ManosChristofakis t1_jb9b8fc wrote

  1. ai alignment. If a large scale attack is launched that tries to interfere with US nukes, you can bet your ass that ai will disappear from everyday life overnight. Obviously we dont have to get to such extreme cases for ai to be regulated or straight up not leaving the lab in the first place

  2. human alignment. If ai progresses so fast that everyone loses their jobs, bussiness wont have any customers at all and all will go bankrupt including the ai making bussinesses themselves.

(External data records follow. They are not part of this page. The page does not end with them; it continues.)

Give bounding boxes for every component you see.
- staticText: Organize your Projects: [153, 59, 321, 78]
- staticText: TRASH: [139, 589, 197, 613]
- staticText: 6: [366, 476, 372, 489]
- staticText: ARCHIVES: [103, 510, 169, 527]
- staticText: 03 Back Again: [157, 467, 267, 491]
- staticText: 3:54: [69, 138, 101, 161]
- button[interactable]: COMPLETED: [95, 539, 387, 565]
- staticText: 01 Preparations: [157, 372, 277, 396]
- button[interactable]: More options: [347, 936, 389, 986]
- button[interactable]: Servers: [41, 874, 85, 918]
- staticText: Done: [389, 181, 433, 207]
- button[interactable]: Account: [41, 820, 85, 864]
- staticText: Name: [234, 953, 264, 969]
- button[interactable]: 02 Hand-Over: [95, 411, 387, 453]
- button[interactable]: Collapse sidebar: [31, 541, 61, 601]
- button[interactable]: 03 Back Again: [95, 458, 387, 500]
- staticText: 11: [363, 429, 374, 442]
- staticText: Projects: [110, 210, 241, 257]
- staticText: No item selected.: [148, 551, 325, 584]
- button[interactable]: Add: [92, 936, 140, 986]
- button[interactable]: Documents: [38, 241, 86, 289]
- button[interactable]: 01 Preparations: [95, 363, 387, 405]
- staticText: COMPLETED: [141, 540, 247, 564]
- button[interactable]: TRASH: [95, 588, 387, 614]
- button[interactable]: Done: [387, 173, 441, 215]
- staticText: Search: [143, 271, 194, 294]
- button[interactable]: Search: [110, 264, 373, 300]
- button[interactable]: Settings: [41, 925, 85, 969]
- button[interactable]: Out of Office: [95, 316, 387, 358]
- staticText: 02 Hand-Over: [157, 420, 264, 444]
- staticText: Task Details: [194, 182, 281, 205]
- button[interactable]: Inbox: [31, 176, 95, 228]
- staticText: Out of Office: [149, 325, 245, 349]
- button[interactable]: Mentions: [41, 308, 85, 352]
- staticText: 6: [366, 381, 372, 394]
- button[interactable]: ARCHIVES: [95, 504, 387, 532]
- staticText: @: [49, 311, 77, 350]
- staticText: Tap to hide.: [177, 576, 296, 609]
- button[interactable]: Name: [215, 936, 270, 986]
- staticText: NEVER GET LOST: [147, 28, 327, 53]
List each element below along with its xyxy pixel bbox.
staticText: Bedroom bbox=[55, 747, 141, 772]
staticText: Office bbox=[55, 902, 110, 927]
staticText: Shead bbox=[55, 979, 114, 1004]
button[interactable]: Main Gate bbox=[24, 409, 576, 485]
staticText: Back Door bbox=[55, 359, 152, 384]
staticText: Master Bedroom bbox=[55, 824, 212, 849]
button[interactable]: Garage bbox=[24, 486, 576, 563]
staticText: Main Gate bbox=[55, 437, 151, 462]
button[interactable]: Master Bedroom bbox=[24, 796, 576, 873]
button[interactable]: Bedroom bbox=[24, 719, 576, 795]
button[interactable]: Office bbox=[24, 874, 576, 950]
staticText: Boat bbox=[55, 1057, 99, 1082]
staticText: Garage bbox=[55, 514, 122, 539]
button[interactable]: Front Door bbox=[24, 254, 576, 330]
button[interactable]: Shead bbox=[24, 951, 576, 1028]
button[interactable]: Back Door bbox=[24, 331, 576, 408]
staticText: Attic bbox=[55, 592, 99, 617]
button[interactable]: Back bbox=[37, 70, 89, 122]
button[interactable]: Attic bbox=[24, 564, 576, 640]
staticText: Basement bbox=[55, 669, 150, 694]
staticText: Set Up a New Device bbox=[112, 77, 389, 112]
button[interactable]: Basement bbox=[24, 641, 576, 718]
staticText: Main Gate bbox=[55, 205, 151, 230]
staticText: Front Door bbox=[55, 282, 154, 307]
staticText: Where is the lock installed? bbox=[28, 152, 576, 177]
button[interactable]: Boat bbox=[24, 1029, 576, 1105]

  3. lack of training data , obviously

  4. in case our hardware has reached or is close to reaching its limit in terms of efficiency, providing more computational capacity might require more hardware which might be less efficient in its use and makes computational power increase linearly instead of exponentially (also in such a case, cost might increase on par or faster than computational power)

  5. limits of current architectures. Problems like hallucination. Also i read a paper that LLMs model their output to match the prompt given by its user. That is it will reply like a neuroscientist to a neuroscientist or a philosopher to a philosopher. This may limit many of its uses in places like healthcare because biases and people not knowing what they are talking about can make the ai reach wrong conlcusions. There may be other limitations which i/scientists themselves arent aware of yet.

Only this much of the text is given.